[Exercise directions]: Examine the entries and show every line in which the word "STOP" is found.
[Data excerpts Boundary: Start]
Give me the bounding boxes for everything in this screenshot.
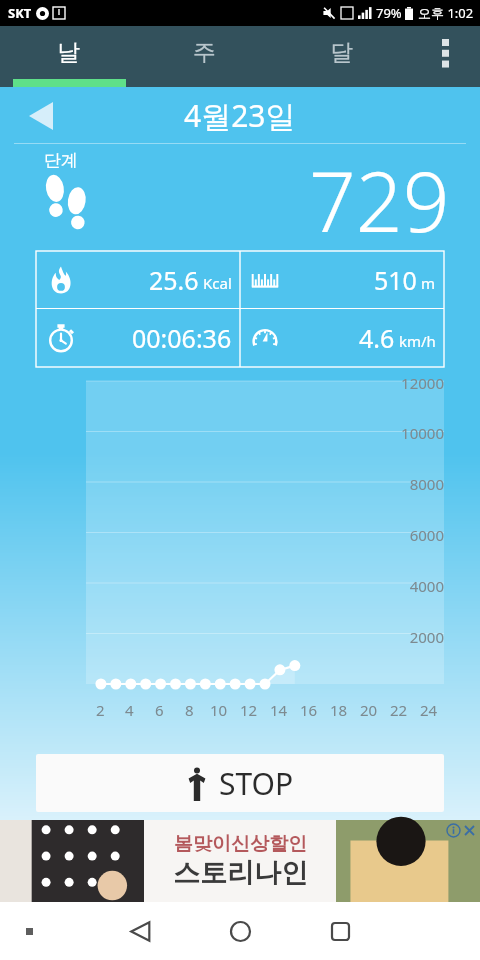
- button[interactable]: STOP: [36, 754, 444, 812]
- button[interactable]: Home: [190, 902, 290, 960]
- button[interactable]: 25.6: [36, 251, 240, 308]
- button[interactable]: 날: [0, 26, 136, 79]
- staticText: 12000: [372, 373, 444, 393]
- staticText: 2000: [372, 627, 444, 647]
- button[interactable]: 4.6: [240, 309, 444, 367]
- staticText: 10000: [372, 423, 444, 443]
- staticText: km/h: [399, 331, 436, 351]
- staticText: 주: [193, 38, 216, 67]
- other: Close ad: [463, 824, 476, 837]
- button[interactable]: Back: [90, 902, 190, 960]
- staticText: 달: [330, 38, 353, 67]
- staticText: 16: [300, 700, 318, 720]
- staticText: 오후 1:02: [418, 4, 474, 22]
- staticText: 4월23일: [184, 95, 296, 136]
- staticText: 봄맞이신상할인: [174, 832, 307, 856]
- staticText: 단계: [44, 150, 78, 171]
- staticText: 20: [360, 700, 378, 720]
- staticText: m: [421, 273, 436, 293]
- staticText: 14: [270, 700, 288, 720]
- button[interactable]: Recent apps: [290, 902, 390, 960]
- staticText: 22: [390, 700, 408, 720]
- staticText: SKT: [8, 4, 32, 22]
- button[interactable]: More options: [410, 26, 480, 79]
- staticText: 4: [125, 700, 134, 720]
- staticText: 날: [57, 38, 80, 67]
- button[interactable]: 510: [240, 251, 444, 308]
- staticText: 00:06:36: [132, 321, 232, 355]
- staticText: 10: [210, 700, 228, 720]
- staticText: STOP: [219, 763, 294, 804]
- staticText: 6: [155, 700, 164, 720]
- staticText: 8: [185, 700, 194, 720]
- staticText: 79%: [376, 4, 402, 22]
- staticText: 4000: [372, 576, 444, 596]
- staticText: 510: [374, 263, 417, 297]
- staticText: 12: [240, 700, 258, 720]
- button[interactable]: Previous day: [20, 95, 62, 137]
- staticText: 4.6: [359, 321, 395, 355]
- button[interactable]: 달: [273, 26, 410, 79]
- staticText: 2: [96, 700, 105, 720]
- button[interactable]: 봄맞이신상할인: [0, 820, 480, 902]
- staticText: 6000: [372, 525, 444, 545]
- staticText: 스토리나인: [173, 856, 308, 890]
- button[interactable]: 00:06:36: [36, 309, 240, 367]
- button[interactable]: 주: [136, 26, 273, 79]
- staticText: 25.6: [149, 263, 199, 297]
- staticText: 18: [330, 700, 348, 720]
- staticText: 24: [420, 700, 438, 720]
- staticText: Kcal: [203, 273, 232, 293]
- staticText: 8000: [372, 474, 444, 494]
- staticText: 729: [309, 144, 450, 247]
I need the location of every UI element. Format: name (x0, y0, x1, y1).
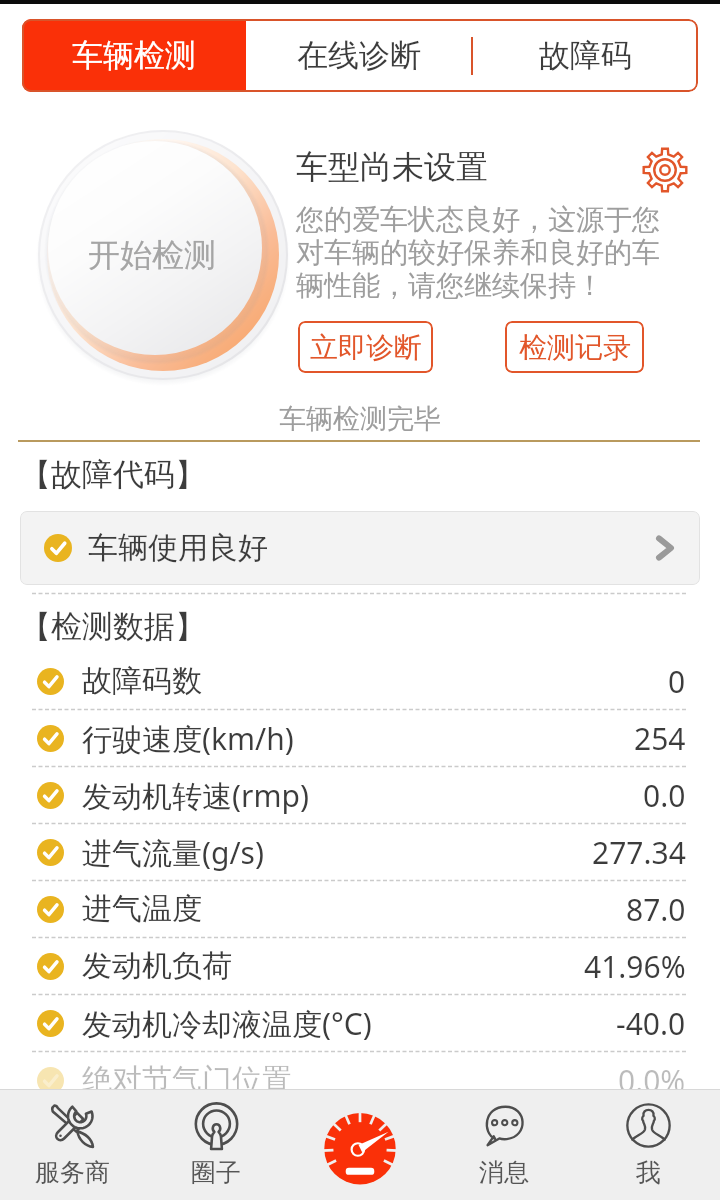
[Data excerpts Boundary: End]
[Response below]:
- button[interactable]: STOP: [36, 754, 444, 812]
- staticText: STOP: [219, 763, 294, 804]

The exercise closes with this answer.